# Problem
For the entries that follow, restate word for word the line containing "订阅后，我什么时候开始收到我的报纸？", the line containing "See All Details", and every line that lies between them.

# Supplied records
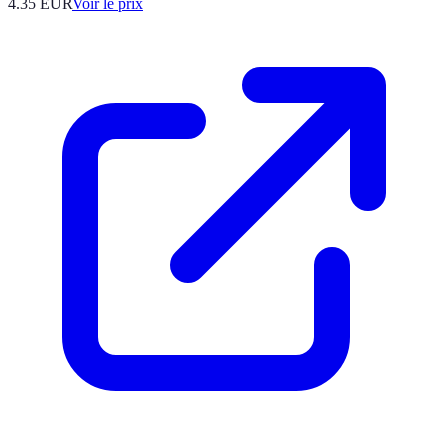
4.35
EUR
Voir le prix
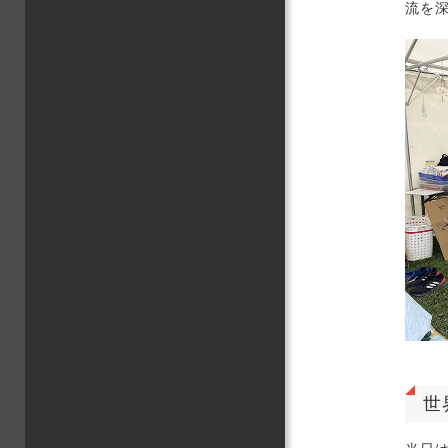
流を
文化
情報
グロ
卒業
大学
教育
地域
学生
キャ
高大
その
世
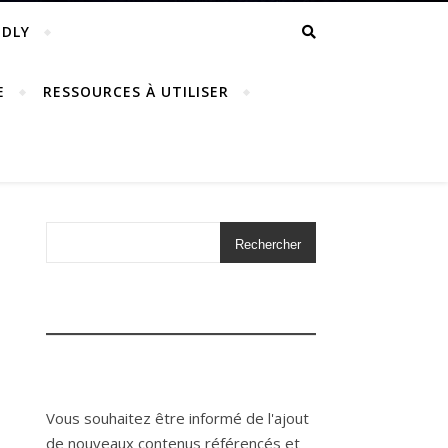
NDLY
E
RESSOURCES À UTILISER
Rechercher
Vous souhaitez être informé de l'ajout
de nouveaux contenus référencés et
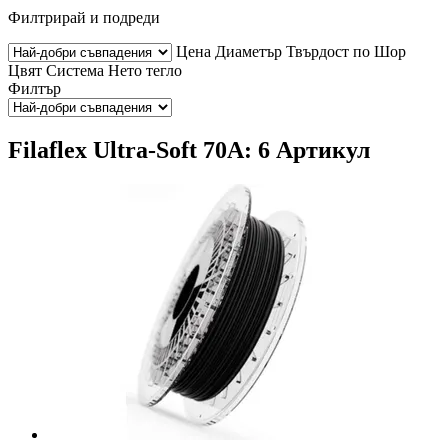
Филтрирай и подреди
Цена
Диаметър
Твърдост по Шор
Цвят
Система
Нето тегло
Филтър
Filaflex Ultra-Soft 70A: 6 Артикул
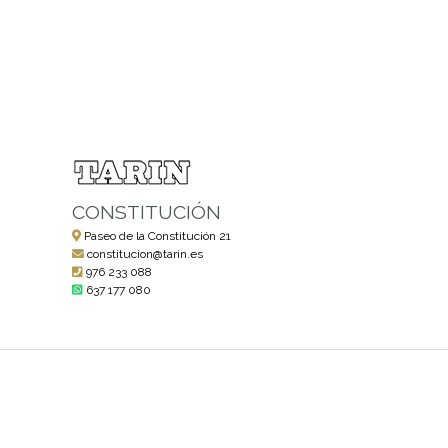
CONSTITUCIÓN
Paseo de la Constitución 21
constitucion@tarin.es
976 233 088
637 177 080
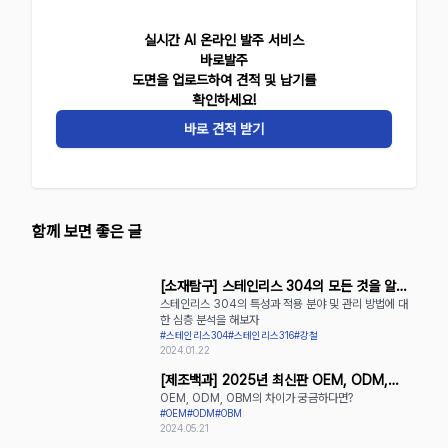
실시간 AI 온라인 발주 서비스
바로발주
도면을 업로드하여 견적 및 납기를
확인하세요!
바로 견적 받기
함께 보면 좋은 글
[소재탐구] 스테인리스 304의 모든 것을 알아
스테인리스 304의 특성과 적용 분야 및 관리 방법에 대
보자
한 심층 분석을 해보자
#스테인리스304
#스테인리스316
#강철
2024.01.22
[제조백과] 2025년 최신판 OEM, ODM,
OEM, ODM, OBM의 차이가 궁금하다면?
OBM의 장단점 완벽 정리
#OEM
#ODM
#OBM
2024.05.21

...

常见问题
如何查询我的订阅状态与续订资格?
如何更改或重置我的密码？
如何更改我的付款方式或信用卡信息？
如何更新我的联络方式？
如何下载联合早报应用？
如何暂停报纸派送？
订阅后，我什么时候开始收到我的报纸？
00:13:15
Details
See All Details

# Response area
订阅后，我什么时候开始收到我的报纸？
00:13:15
Details
See All Details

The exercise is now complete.